British Literature, Period 1

10 May 2017

Victorian Era Women and Their Hardships

The victorian era was not a good time for women back then because they were

disregarded as human beings and almost thought to be slaves of man. In the Victorian age novel,

Tess of the Durbervilles(1892) by Thomas Hardy, A young girl by the name of Tess is looked at

as a pure and kind-hearted woman whose family has fallen on a hard time financially and needs

some extra money. Tesss father discovers that they are actually part of the D'urbervilles name

and that Tess needs to go live with them so that she can make some money.

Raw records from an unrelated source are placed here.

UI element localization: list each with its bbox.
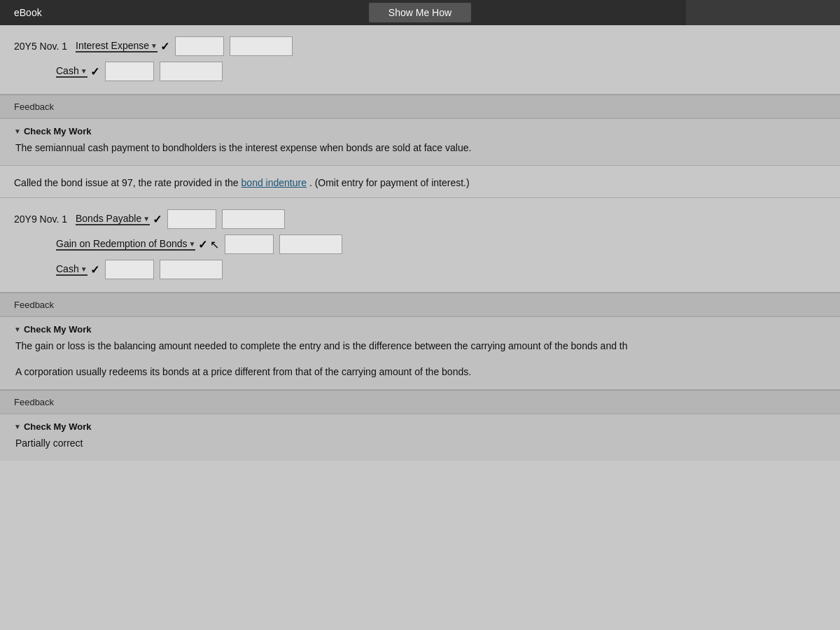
check-my-work-label-1: Check My Work <box>24 126 92 136</box>
top-bar: eBook Show Me How <box>0 0 840 25</box>
feedback-label-2: Feedback <box>14 300 54 310</box>
input-pair-4 <box>225 234 342 254</box>
problem-text-2a: Called the bond issue at 97, the rate pr… <box>14 177 239 188</box>
cash-select-1[interactable]: Cash ▼ <box>56 65 88 78</box>
triangle-icon-3: ▼ <box>14 423 21 430</box>
checkmark-5: ✓ <box>90 263 99 276</box>
ebook-label: eBook <box>0 7 154 18</box>
gain-redemption-select[interactable]: Gain on Redemption of Bonds ▼ <box>56 238 195 251</box>
problem-statement-2: Called the bond issue at 97, the rate pr… <box>0 166 840 197</box>
input-pair-3 <box>167 209 285 229</box>
feedback-section-1: Feedback <box>0 94 840 118</box>
cash-select-2[interactable]: Cash ▼ <box>56 263 88 276</box>
check-my-work-label-3: Check My Work <box>24 421 92 432</box>
feedback-section-3: Feedback <box>0 390 840 413</box>
interest-expense-select[interactable]: Interest Expense ▼ <box>76 40 158 52</box>
journal-row-cash-2: Cash ▼ ✓ <box>56 260 826 279</box>
journal-row-bonds-payable: 20Y9 Nov. 1 Bonds Payable ▼ ✓ <box>14 209 826 229</box>
input-pair-1 <box>175 36 293 56</box>
cash-label-2: Cash <box>56 263 79 274</box>
bonds-payable-label: Bonds Payable <box>76 213 141 224</box>
input-debit-1[interactable] <box>175 36 224 56</box>
account-wrapper-interest: Interest Expense ▼ ✓ <box>76 40 169 53</box>
check-my-work-section-1: ▼ Check My Work The semiannual cash paym… <box>0 118 840 165</box>
checkmark-3: ✓ <box>153 213 162 226</box>
feedback-label-3: Feedback <box>14 397 54 407</box>
triangle-icon-1: ▼ <box>14 127 21 135</box>
checkmark-1: ✓ <box>160 40 169 53</box>
date-20y9: 20Y9 Nov. 1 <box>14 214 70 225</box>
input-credit-3[interactable] <box>222 209 285 229</box>
journal-row-gain-redemption: Gain on Redemption of Bonds ▼ ✓ ↖ <box>56 234 826 254</box>
dropdown-arrow-5: ▼ <box>80 265 88 273</box>
bonds-payable-select[interactable]: Bonds Payable ▼ <box>76 213 150 225</box>
journal-row-cash-1: Cash ▼ ✓ <box>56 62 826 81</box>
checkmark-2: ✓ <box>90 65 99 78</box>
input-debit-2[interactable] <box>105 62 154 81</box>
input-debit-4[interactable] <box>225 234 274 254</box>
input-credit-4[interactable] <box>279 234 342 254</box>
account-wrapper-bonds: Bonds Payable ▼ ✓ <box>76 213 162 226</box>
show-me-how-button[interactable]: Show Me How <box>369 3 471 22</box>
interest-expense-label: Interest Expense <box>76 40 149 51</box>
feedback-section-2: Feedback <box>0 293 840 316</box>
bond-indenture-link[interactable]: bond indenture <box>241 177 307 188</box>
section-20y9: 20Y9 Nov. 1 Bonds Payable ▼ ✓ Gain on Re… <box>0 198 840 292</box>
check-my-work-header-1: ▼ Check My Work <box>14 126 826 136</box>
check-my-work-header-2: ▼ Check My Work <box>14 324 826 335</box>
top-bar-right <box>686 0 840 25</box>
input-credit-1[interactable] <box>230 36 293 56</box>
dropdown-arrow-4: ▼ <box>189 240 196 248</box>
input-credit-5[interactable] <box>160 260 223 279</box>
cursor-icon: ↖ <box>210 238 219 251</box>
dropdown-arrow-3: ▼ <box>143 215 150 223</box>
section-20y5: 20Y5 Nov. 1 Interest Expense ▼ ✓ Cash ▼ … <box>0 25 840 94</box>
check-my-work-text-1: The semiannual cash payment to bondholde… <box>14 141 826 155</box>
cash-label-1: Cash <box>56 65 79 76</box>
top-bar-center: Show Me How <box>154 3 686 22</box>
gain-redemption-label: Gain on Redemption of Bonds <box>56 238 188 249</box>
account-wrapper-cash-2: Cash ▼ ✓ <box>56 263 99 276</box>
check-my-work-text-2a: The gain or loss is the balancing amount… <box>14 339 826 354</box>
feedback-label-1: Feedback <box>14 102 54 112</box>
account-wrapper-gain: Gain on Redemption of Bonds ▼ ✓ ↖ <box>56 238 219 251</box>
account-wrapper-cash-1: Cash ▼ ✓ <box>56 65 99 78</box>
partially-correct-text: Partially correct <box>14 436 826 451</box>
input-debit-3[interactable] <box>167 209 216 229</box>
input-debit-5[interactable] <box>105 260 154 279</box>
dropdown-arrow-2: ▼ <box>80 67 88 75</box>
dropdown-arrow-1: ▼ <box>150 42 158 50</box>
problem-text-2b: . (Omit entry for payment of interest.) <box>309 177 470 188</box>
checkmark-4: ✓ <box>198 238 207 251</box>
journal-row-interest-expense: 20Y5 Nov. 1 Interest Expense ▼ ✓ <box>14 36 826 56</box>
check-my-work-section-3: ▼ Check My Work Partially correct <box>0 414 840 461</box>
check-my-work-label-2: Check My Work <box>24 324 92 335</box>
input-credit-2[interactable] <box>160 62 223 81</box>
check-my-work-text-2b: A corporation usually redeems its bonds … <box>14 365 826 379</box>
input-pair-5 <box>105 260 223 279</box>
date-20y5: 20Y5 Nov. 1 <box>14 41 70 52</box>
input-pair-2 <box>105 62 223 81</box>
check-my-work-header-3: ▼ Check My Work <box>14 421 826 432</box>
check-my-work-section-2: ▼ Check My Work The gain or loss is the … <box>0 316 840 389</box>
triangle-icon-2: ▼ <box>14 326 21 333</box>
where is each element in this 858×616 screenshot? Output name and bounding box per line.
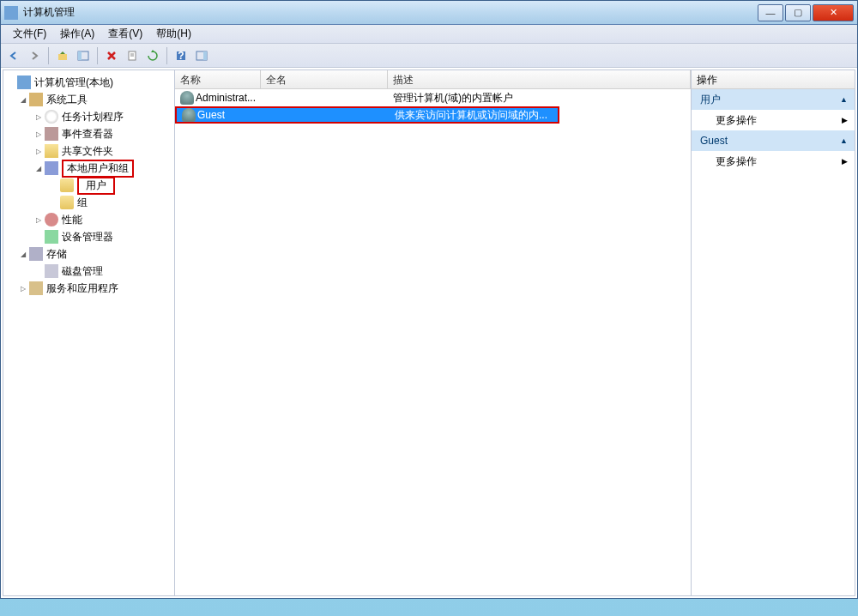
minimize-button[interactable]: —	[758, 4, 783, 21]
delete-button[interactable]	[102, 46, 121, 65]
list-row-guest[interactable]: Guest 供来宾访问计算机或访问域的内...	[175, 106, 559, 124]
action-panel: 操作 用户 ▲ 更多操作 ▶ Guest ▲ 更多操作 ▶	[692, 70, 855, 595]
panel-right-icon	[196, 50, 208, 62]
svg-rect-9	[203, 51, 207, 60]
tree-task-scheduler[interactable]: ▷任务计划程序	[3, 108, 174, 125]
expander-icon	[34, 233, 43, 241]
action-more-users[interactable]: 更多操作 ▶	[692, 110, 855, 130]
expander-icon[interactable]: ▷	[34, 112, 43, 121]
action-group-label: 用户	[700, 93, 721, 107]
user-icon	[180, 91, 194, 105]
action-group-label: Guest	[700, 135, 728, 147]
tree-disk-management[interactable]: 磁盘管理	[3, 263, 174, 280]
tree-system-tools[interactable]: ◢系统工具	[3, 91, 174, 108]
arrow-right-icon	[28, 50, 40, 62]
menu-file[interactable]: 文件(F)	[6, 25, 53, 43]
event-icon	[45, 127, 58, 141]
action-group-users[interactable]: 用户 ▲	[692, 89, 855, 110]
tree-device-manager[interactable]: 设备管理器	[3, 228, 174, 245]
column-name[interactable]: 名称	[175, 70, 261, 88]
titlebar[interactable]: 计算机管理 — ▢ ✕	[1, 1, 857, 25]
expander-icon[interactable]: ▷	[34, 130, 43, 138]
list-panel: 名称 全名 描述 Administrat... 管理计算机(域)的内置帐户 Gu…	[175, 70, 692, 595]
tree-users[interactable]: 用户	[3, 177, 174, 194]
tree-label: 本地用户和组	[62, 160, 134, 178]
computer-mgmt-icon	[17, 75, 31, 89]
column-description[interactable]: 描述	[388, 70, 691, 88]
svg-rect-2	[78, 51, 82, 60]
storage-icon	[29, 247, 43, 261]
expander-icon[interactable]	[7, 78, 15, 87]
show-hide-tree-button[interactable]	[74, 46, 93, 65]
list-row-administrator[interactable]: Administrat... 管理计算机(域)的内置帐户	[175, 89, 691, 106]
column-fullname[interactable]: 全名	[261, 70, 388, 88]
svg-text:?: ?	[178, 50, 184, 62]
tree-panel[interactable]: 计算机管理(本地) ◢系统工具 ▷任务计划程序 ▷事件查看器 ▷共享文件夹 ◢本…	[3, 70, 175, 595]
tree-label: 性能	[62, 213, 82, 227]
cell-name: Administrat...	[196, 92, 256, 104]
folder-up-icon	[57, 50, 69, 62]
expander-icon	[50, 198, 58, 207]
toolbar: ?	[1, 44, 857, 68]
tree-label: 设备管理器	[62, 230, 113, 245]
expander-icon[interactable]: ◢	[34, 164, 43, 172]
submenu-icon: ▶	[842, 116, 848, 124]
back-button[interactable]	[4, 46, 23, 65]
maximize-button[interactable]: ▢	[785, 4, 811, 21]
tree-storage[interactable]: ◢存储	[3, 245, 174, 263]
expander-icon[interactable]: ▷	[19, 284, 27, 293]
svg-rect-0	[58, 54, 67, 60]
clock-icon	[45, 110, 58, 124]
up-button[interactable]	[53, 46, 72, 65]
arrow-left-icon	[8, 50, 20, 62]
refresh-icon	[147, 50, 159, 62]
tree-services-apps[interactable]: ▷服务和应用程序	[3, 280, 174, 297]
tools-icon	[29, 93, 43, 106]
help-button[interactable]: ?	[172, 46, 190, 65]
app-icon	[4, 6, 18, 20]
tree-label: 任务计划程序	[62, 110, 124, 124]
tree-performance[interactable]: ▷性能	[3, 211, 174, 228]
menu-view[interactable]: 查看(V)	[101, 25, 149, 43]
expander-icon	[34, 267, 43, 275]
action-item-label: 更多操作	[716, 113, 757, 128]
panel-icon	[77, 50, 89, 62]
action-more-guest[interactable]: 更多操作 ▶	[692, 151, 855, 172]
app-window: 计算机管理 — ▢ ✕ 文件(F) 操作(A) 查看(V) 帮助(H) ? 计算…	[0, 0, 858, 599]
expander-icon[interactable]: ▷	[34, 215, 43, 224]
action-item-label: 更多操作	[716, 154, 757, 169]
tree-label: 组	[77, 196, 88, 210]
expander-icon	[50, 181, 58, 190]
tree-label: 磁盘管理	[62, 264, 103, 279]
tree-label: 存储	[46, 247, 67, 262]
expander-icon[interactable]: ▷	[34, 147, 43, 155]
show-action-pane-button[interactable]	[192, 46, 211, 65]
collapse-icon: ▲	[840, 95, 848, 104]
properties-button[interactable]	[123, 46, 142, 65]
list-body[interactable]: Administrat... 管理计算机(域)的内置帐户 Guest 供来宾访问…	[175, 89, 691, 595]
share-icon	[45, 144, 58, 158]
action-group-guest[interactable]: Guest ▲	[692, 130, 855, 151]
refresh-button[interactable]	[143, 46, 162, 65]
cell-description: 管理计算机(域)的内置帐户	[388, 91, 691, 106]
disk-icon	[45, 264, 58, 278]
folder-icon	[60, 178, 74, 192]
expander-icon[interactable]: ◢	[19, 95, 27, 104]
menu-action[interactable]: 操作(A)	[53, 25, 101, 43]
folder-icon	[60, 196, 74, 209]
close-button[interactable]: ✕	[813, 4, 854, 21]
collapse-icon: ▲	[840, 136, 848, 145]
device-icon	[45, 230, 58, 244]
tree-shared-folders[interactable]: ▷共享文件夹	[3, 142, 174, 160]
toolbar-separator	[97, 47, 98, 64]
expander-icon[interactable]: ◢	[19, 250, 27, 258]
tree-event-viewer[interactable]: ▷事件查看器	[3, 125, 174, 142]
tree-local-users-groups[interactable]: ◢本地用户和组	[3, 160, 174, 177]
tree-groups[interactable]: 组	[3, 194, 174, 211]
tree-label: 事件查看器	[62, 127, 113, 142]
tree-root[interactable]: 计算机管理(本地)	[3, 74, 174, 91]
menu-help[interactable]: 帮助(H)	[149, 25, 198, 43]
forward-button[interactable]	[25, 46, 44, 65]
submenu-icon: ▶	[842, 157, 848, 166]
cell-name: Guest	[197, 109, 225, 121]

She then meets a

man named Alec who is charming at first but begins to be really pushy. Later in the story this

man rapes her and she becomes pregnant but no one bats an eye because she is a woman. This

event begins the downwards spiral to inevitable death throughout the rest of the book. The

oppression of women in the victorian era was accurately portrayed through the text of Tess of the

D'urbervilles. Not only were women oppressed but they were seen as the property of man and

that they could do whatever they wanted to do to them without anyone caring at all because it

was such a normal occurrence back then; especially if they were born into a low status.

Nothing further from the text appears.